TRY IT:
Give back the entries exactly as they read, leaving each image out.

DATA TO PROCESS:

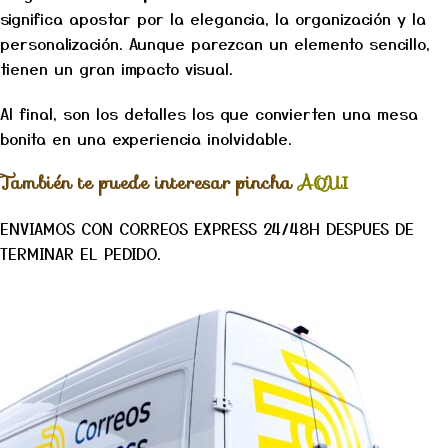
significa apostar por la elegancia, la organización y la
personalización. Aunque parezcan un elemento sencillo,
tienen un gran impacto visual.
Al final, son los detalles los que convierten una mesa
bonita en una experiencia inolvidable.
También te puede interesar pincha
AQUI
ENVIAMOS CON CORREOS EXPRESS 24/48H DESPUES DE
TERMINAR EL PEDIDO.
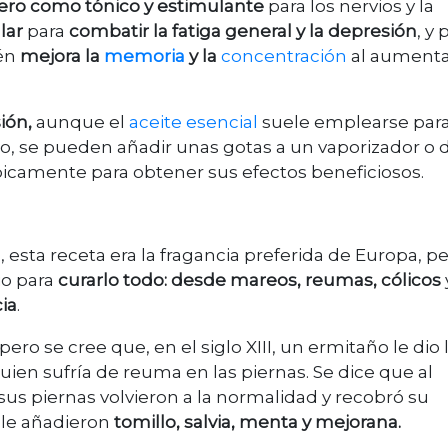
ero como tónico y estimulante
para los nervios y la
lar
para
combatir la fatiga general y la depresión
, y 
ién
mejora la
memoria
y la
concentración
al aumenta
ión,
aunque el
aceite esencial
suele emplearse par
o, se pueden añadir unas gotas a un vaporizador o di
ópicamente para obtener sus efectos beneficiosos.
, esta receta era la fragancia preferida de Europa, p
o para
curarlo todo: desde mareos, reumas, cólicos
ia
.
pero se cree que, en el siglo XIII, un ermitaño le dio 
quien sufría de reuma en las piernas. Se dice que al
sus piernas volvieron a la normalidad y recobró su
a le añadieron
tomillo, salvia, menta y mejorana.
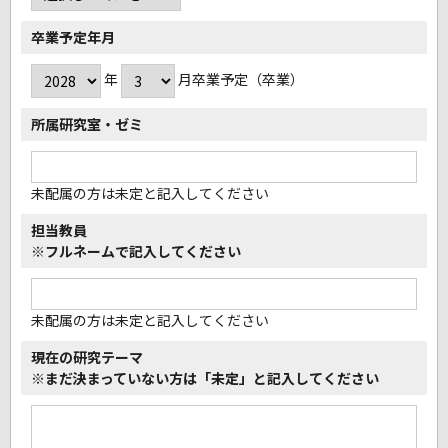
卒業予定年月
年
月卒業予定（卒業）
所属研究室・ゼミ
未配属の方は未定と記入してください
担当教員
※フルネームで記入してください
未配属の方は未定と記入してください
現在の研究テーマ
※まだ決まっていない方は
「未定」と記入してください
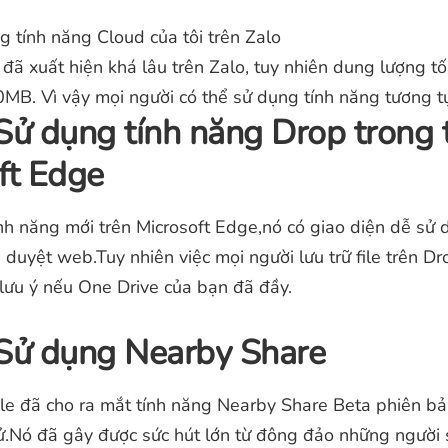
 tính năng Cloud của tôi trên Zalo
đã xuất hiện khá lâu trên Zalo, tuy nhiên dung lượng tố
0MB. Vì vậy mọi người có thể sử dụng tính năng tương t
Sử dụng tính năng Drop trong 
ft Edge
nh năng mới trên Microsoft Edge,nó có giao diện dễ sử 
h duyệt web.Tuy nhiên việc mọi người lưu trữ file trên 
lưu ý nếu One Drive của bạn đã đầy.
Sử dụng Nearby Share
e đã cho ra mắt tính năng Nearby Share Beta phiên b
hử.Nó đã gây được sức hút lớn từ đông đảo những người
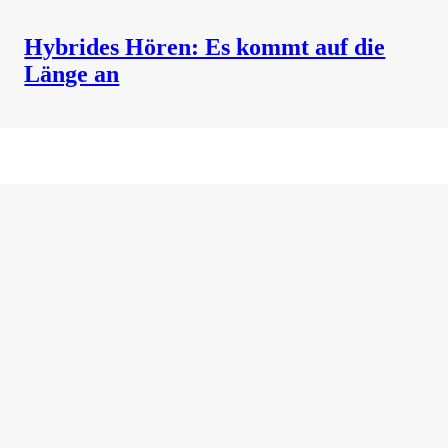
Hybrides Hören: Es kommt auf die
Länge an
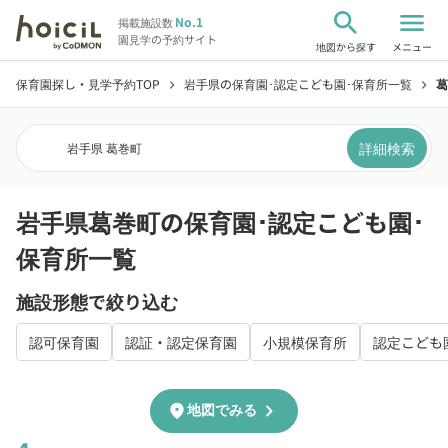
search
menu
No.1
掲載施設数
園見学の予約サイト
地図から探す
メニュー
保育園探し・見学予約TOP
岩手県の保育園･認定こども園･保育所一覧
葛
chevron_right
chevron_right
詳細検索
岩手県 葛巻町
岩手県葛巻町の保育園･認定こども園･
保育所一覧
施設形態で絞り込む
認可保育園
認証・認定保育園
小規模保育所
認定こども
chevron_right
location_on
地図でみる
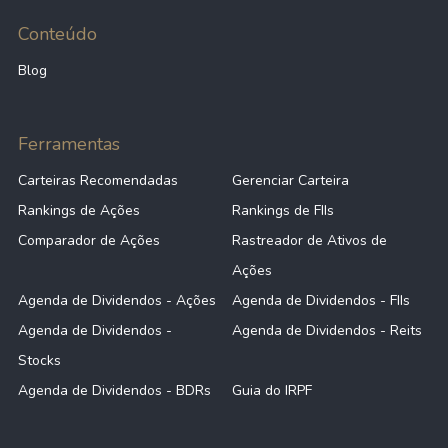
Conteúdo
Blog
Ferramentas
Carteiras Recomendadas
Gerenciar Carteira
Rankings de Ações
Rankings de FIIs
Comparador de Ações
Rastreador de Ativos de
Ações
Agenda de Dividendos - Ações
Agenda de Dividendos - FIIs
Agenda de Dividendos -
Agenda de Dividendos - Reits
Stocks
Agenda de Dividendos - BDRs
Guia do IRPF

TASK RESPONSE:
significa apostar por la elegancia, la organización y la
personalización. Aunque parezcan un elemento sencillo,
tienen un gran impacto visual.
Al final, son los detalles los que convierten una mesa
bonita en una experiencia inolvidable.
También te puede interesar pincha
AQUI
ENVIAMOS CON CORREOS EXPRESS 24/48H DESPUES DE
TERMINAR EL PEDIDO.
ero como tónico y estimulante
para los nervios y la
lar
para
combatir la fatiga general y la depresión
, y 
ién
mejora la
memoria
y la
concentración
al aumenta
ión,
aunque el
aceite esencial
suele emplearse par
o, se pueden añadir unas gotas a un vaporizador o di
ópicamente para obtener sus efectos beneficiosos.
, esta receta era la fragancia preferida de Europa, p
o para
curarlo todo: desde mareos, reumas, cólicos
ia
.
pero se cree que, en el siglo XIII, un ermitaño le dio 
quien sufría de reuma en las piernas. Se dice que al
sus piernas volvieron a la normalidad y recobró su
a le añadieron
tomillo, salvia, menta y mejorana.
卒業予定年月
年
月卒業予定（卒業）
所属研究室・ゼミ
未配属の方は未定と記入してください
担当教員
※フルネームで記入してください
未配属の方は未定と記入してください
現在の研究テーマ
※まだ決まっていない方は
「未定」と記入してください
 tính năng Cloud của tôi trên Zalo
đã xuất hiện khá lâu trên Zalo, tuy nhiên dung lượng tố
0MB. Vì vậy mọi người có thể sử dụng tính năng tương t
Sử dụng tính năng Drop trong 
ft Edge
nh năng mới trên Microsoft Edge,nó có giao diện dễ sử 
h duyệt web.Tuy nhiên việc mọi người lưu trữ file trên 
lưu ý nếu One Drive của bạn đã đầy.
Sử dụng Nearby Share
e đã cho ra mắt tính năng Nearby Share Beta phiên b
hử.Nó đã gây được sức hút lớn từ đông đảo những người
Hybrides Hören: Es kommt auf die
Länge an
search
menu
No.1
掲載施設数
園見学の予約サイト
地図から探す
メニュー
保育園探し・見学予約TOP
岩手県の保育園･認定こども園･保育所一覧
葛
chevron_right
chevron_right
詳細検索
岩手県 葛巻町
岩手県葛巻町の保育園･認定こども園･
保育所一覧
施設形態で絞り込む
認可保育園
認証・認定保育園
小規模保育所
認定こども
chevron_right
location_on
地図でみる
Conteúdo
Blog
Ferramentas
Carteiras Recomendadas
Gerenciar Carteira
Rankings de Ações
Rankings de FIIs
Comparador de Ações
Rastreador de Ativos de
Ações
Agenda de Dividendos - Ações
Agenda de Dividendos - FIIs
Agenda de Dividendos -
Agenda de Dividendos - Reits
Stocks
Agenda de Dividendos - BDRs
Guia do IRPF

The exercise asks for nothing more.